Destruction de l’information (entropie = décomplexification) et création d’information (complexification = néguentropie) sont comme les bras de Shiva. L’entropie est une chute vers la décomplexification qui force la complexification à s’élever toujours plus haut, par sauts.

Mais si l’entropie l’emportait, elle serait fatale, elle mènerait au vide informationnel, au zéro complexité, à la poussière sidérale. On a longtemps cru cela. Cependant, un grand nombre de phénomènes physiques, chimiques, biochimiques, biologiques prouvent le contraire.

Lorsqu’on regarde la dilatation cosmique de l’espace-temps, l’entropie  semble l’emporter, mais la néguentropie gagne dans la concentration des soleils et des planètes. (Pour plus de précision, on peut référer au travaux du Prix Nobel, Ilya Prigogine, résumés dans ce bloque au menu Prigogine : https://jeanbedardphilosopheecrivain.wordpress.com/prigogine/.)

 

Comment discerner qu’il y a complexification?

La complexité n’est pas la complication, la complexité est une augmentation de la quantité d’information organisée de façon stable avec le plus d’autonomie possible à chaque niveau d’organisation, en diminuant la dépendance et en la remplaçant par l’interdépendance, dans laquelle on peut repérer des principes de fonctionnement simple qui engendrent des effets gracieux (un cheval au galop). Un cheval est beaucoup plus complexe qu’une automobile.

La complexité tend à ajouter de l’hétérogénéité, de l’autonomie à chaque niveau d’organisation, de l’interdépendance, de la diversité; elle tend à organiser les éléments les plus divers et souvent contradictoires pour les faire travailler ensemble à multiples buts, et ensuite à se relier avec les autres organismes complexes pour ajouter un étage complet de complexité (par exemple passer d’unicellulaire à multicellulaire).

Donc, toujours autonomisation, interdépendance, diversification, organisation interne, collaboration externe, métaorganisation (comme les métazoaires, ou comme une ruche d’abeilles). Cela nécessite un principe historique de discontinuité (rompre avec le passé : muter, par exemple) et de continuité (préserver la mémoire des bons coups : la génétique et l’épigénétique, par exemple).

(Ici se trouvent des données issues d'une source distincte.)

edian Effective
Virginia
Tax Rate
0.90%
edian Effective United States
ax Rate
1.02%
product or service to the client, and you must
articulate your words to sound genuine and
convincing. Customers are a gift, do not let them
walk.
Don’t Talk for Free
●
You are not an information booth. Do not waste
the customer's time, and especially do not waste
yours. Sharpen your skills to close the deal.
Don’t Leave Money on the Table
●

Voilà un jeu de valeurs lancé dans la création : diversification, contradiction, lien entre les contradictions, organisation à des niveaux de plus en plus élevés d’interdépendance et d’autonomie, participation des organisations pour arriver à de hauts niveaux de métaorganisation, souplesse, grâce et adaptabilité, capacité d’autoréparation … Ces valeurs s’exprime dans un mouvement : l’évolution pointe vers des finalités…

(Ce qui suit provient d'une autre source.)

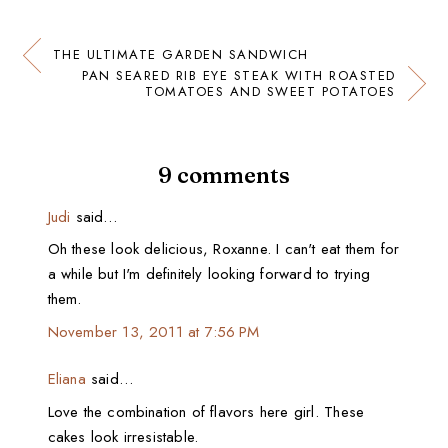
THE ULTIMATE GARDEN SANDWICH
PAN SEARED RIB EYE STEAK WITH ROASTED
TOMATOES AND SWEET POTATOES
9 comments
Judi
said…
Oh these look delicious, Roxanne. I can't eat them for
a while but I'm definitely looking forward to trying
them.
November 13, 2011 at 7:56 PM
Eliana
said…
Love the combination of flavors here girl. These
cakes look irresistable.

Un mot sur le concept d’organisation, c’est-à-dire le développement d’organismes. Un organisme n’est pas un mécanisme. Dans un organisme, tout contribue à penser et à réaliser le système, tout participe du système et participe au système. Dans un mécanisme, chaque élément est en réalité statique en lui-même, il obéit à des engrenages et à des programmations.

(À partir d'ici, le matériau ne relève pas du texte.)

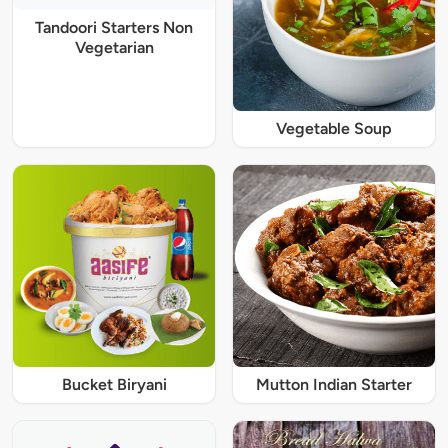
Tandoori Starters Non
Vegetarian
Vegetable Soup
Bucket Biryani
Mutton Indian Starter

Si la beauté est l’agencement dynamique du maximum de contradictions dans l’unité maximum du fonctionnement pour inspirer et multiplier les forces créatives, alors une des grandes valeurs de l’évolution est sans doute la beauté, une beauté qui s’élargit, s’approfondit, se différencie, se multiplie à l’infini, une beauté sans but spécifique mais orientée vers des finalités.

Dissocier l’entropie et la néguentropie est une violence contre la vie. Ce n’est pas introduire une valeur dans la dynamique des valeurs de la nature, c’est détraquer le fonctionnement universel de la nature.

Lorsque la consommation se limite à une assimilation, à une accumulation d’objets, à la réduction de sujet en objet utilisé puis jeté, elle se dissocie des processus vitaux d’autonomie, de recyclage, de fertilisation, d’ensemencement… La nouvelle économie nommée « économie circulaire » vise à lutter contre ce mal. L’économie de surconsommation constitue une grave métaviolence, c’est-à-dire une violence contra violence supposée de la nature. On est dans l’univers de l’Ogre qui a tout dévoré et risque de disparaître.